## Commissioner-Level RTT Data Loader (Incomplete & DTA)

This script processes RTT (Referral to Treatment) data for NHS commissioners (National, Region, and ICB levels) and loads it into the `rtt_data` table in PostgreSQL.

### Functionality:
- **User Input**: The script accepts a file path, year, month, and pathway type (`'Incomplete'` or `'DTA'`).
- **Sheet Handling**: Automatically iterates through predefined sheets depending on the selected pathway type, ignoring irrelevant ones.
- **Cleaning**:
  - Skips national rows from Region/ICB sheets to prevent duplication.
  - Parses and converts percentage strings into float values.
- **Transformation**: Data is melted into long format and enriched with metadata (year, month, pathway type, geo level).
- **Atomic Insert**: Ensures all sheets are processed and merged before a single DB write is attempted — enabling all-or-nothing integrity.

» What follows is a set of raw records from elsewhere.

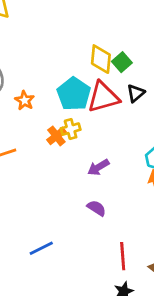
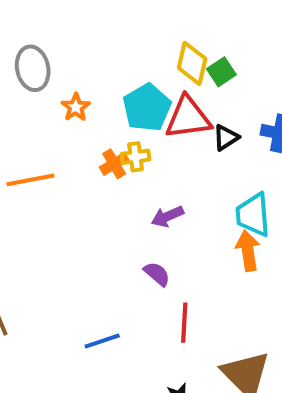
black triangle: (136, 93) -> (226, 138), moved
blue line: (41, 248) -> (102, 341), moved
red line: (123, 256) -> (184, 323), moved

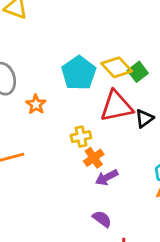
yellow diamond: (192, 63) -> (117, 67), turned -52
cyan pentagon: (147, 108) -> (79, 73), moved
orange cross: (114, 164) -> (94, 158), moved

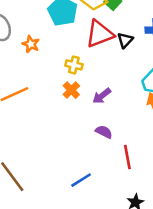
yellow cross: (81, 137) -> (74, 65), turned 35
orange cross: (94, 158) -> (71, 90), moved

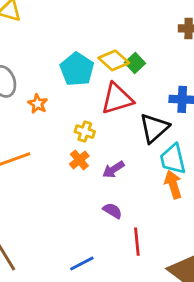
black triangle: (125, 40) -> (154, 128), moved, size x1.6

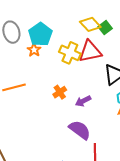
cyan pentagon: (77, 69) -> (40, 34), moved
yellow cross: (85, 132) -> (70, 53), moved, size x1.5
purple semicircle: (112, 211) -> (80, 130), size x1.6

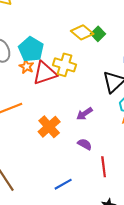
red triangle: (90, 51) -> (45, 73), moved
orange cross: (60, 92) -> (49, 127), moved, size x1.5
purple semicircle: (80, 130) -> (85, 144), size x0.6

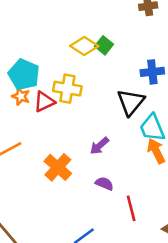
red triangle: (45, 73) -> (44, 102), size x0.7

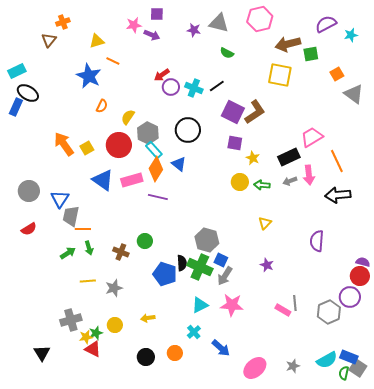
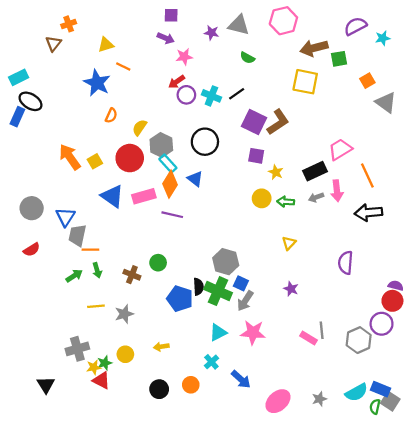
pink star: (134, 25) -> (184, 57), moved

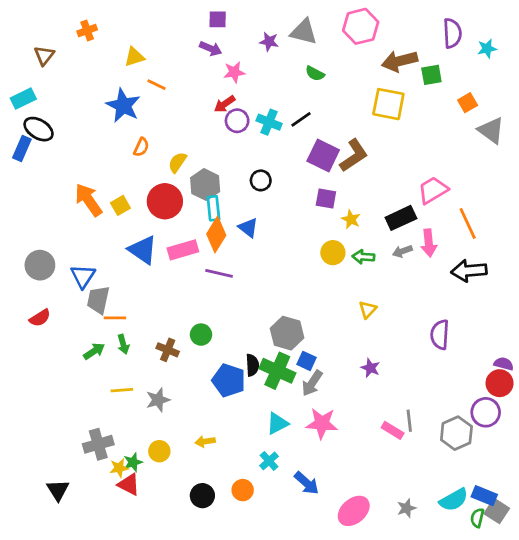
purple semicircle: (355, 26) -> (452, 33), turned 115
brown triangle: (53, 44) -> (44, 55), moved
black circle: (205, 142) -> (261, 180), size x0.6
cyan rectangle: (168, 163) -> (213, 208), turned 36

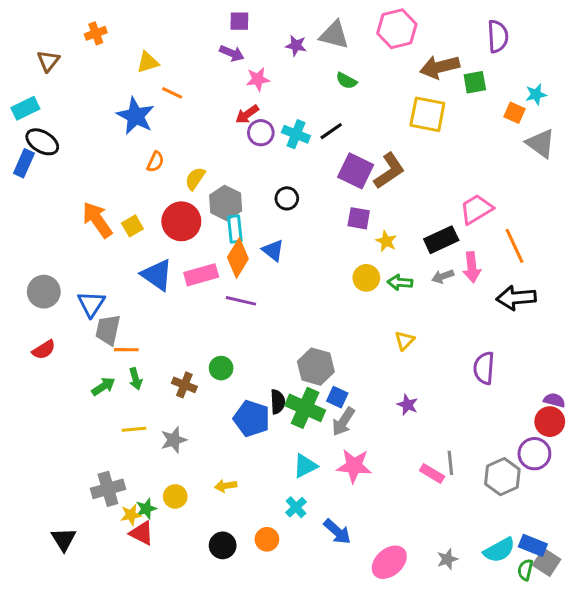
cyan star: (487, 49) -> (536, 94), moved
orange square: (468, 103) -> (515, 113), turned -36

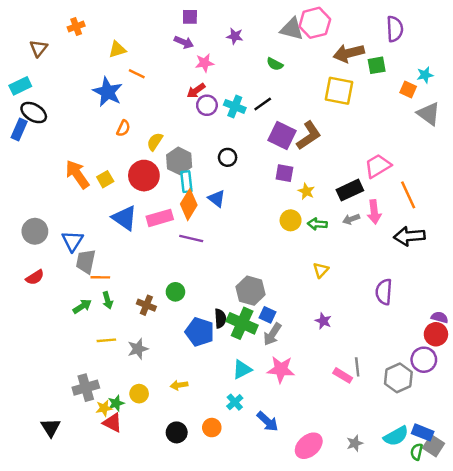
gray triangle: (334, 35) -> (292, 29), moved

This script ensures a consistent and clean ingestion pipeline for all commissioner-level RTT performance data, ready for querying and visualization.


In [1]:
import pandas as pd
from sqlalchemy import create_engine
from sqlalchemy.exc import SQLAlchemyError

In [None]:
# === USER INPUT ===
FILE_PATH = '../data/commissioner/Incomplete_apr2023_march_2024/Incomplete-Commissioner-12-Mar24.xlsx'
YEAR = 2024
MONTH = 3
PATHWAY_TYPE = 'DTA'  # 'Incomplete', 'DTA'

# === METRIC LOOKUP TABLE ===
METRICS_LOOKUP = {
    'Incomplete': [
        'Total number of incomplete pathways',
        '% within 18 weeks',
        'Average (median) waiting time (in weeks)',
        '92nd percentile waiting time (in weeks)',
        'Total 52 plus weeks'
    ],
    'DTA': [
        'Total number of incomplete pathways with a decision to admit for treatment',
        '% of incomplete pathways with a decision to admit for treatment'
    ]
}

# === DB CONNECTION ===
engine = create_engine("postgresql://postgres:<password>@localhost:5432/nhs_dashboard")

# === SHEET CONFIG ===
SHEETS = [
    ('National', 'National', 'NAT', 'NHS ENGLAND'),
    ('National with DTA', 'National', 'NAT', 'NHS ENGLAND'),
    ('Region', 'Region', None, None),
    ('Region with DTA', 'Region', None, None),
    ('ICB', 'ICB', None, None),
    ('ICB with DTA', 'ICB', None, None),
]

# === PROCESS EACH SHEET (all or nothing) ===
all_dfs = []


try:
    for sheet_name, geo_level, fixed_code, fixed_name in SHEETS:
        print(f"Preparing to process sheet: {sheet_name} for PATHWAY_TYPE: {PATHWAY_TYPE}")
        if PATHWAY_TYPE == 'DTA' and 'DTA' not in sheet_name:
            print(f"Skipping non-DTA sheet: {sheet_name}")
            continue
        if PATHWAY_TYPE != 'DTA' and 'DTA' in sheet_name:
            print(f"Skipping DTA-specific sheet: {sheet_name}")
            continue

        df = pd.read_excel(FILE_PATH, sheet_name=sheet_name, skiprows=13)
        # === REMOVE DUPLICATE NATIONAL ROWS from non-National sheets ===
        if sheet_name in ['Region', 'Region with DTA']:
            df = df[~((df['Region Name'].str.upper() == 'NHS ENGLAND') & (df['Region Code'] == '-'))]
        elif sheet_name in ['ICB', 'ICB with DTA']:
            df = df[~((df['ICB Name'].str.upper() == 'NHS ENGLAND') & (df['ICB Code'] == '-'))]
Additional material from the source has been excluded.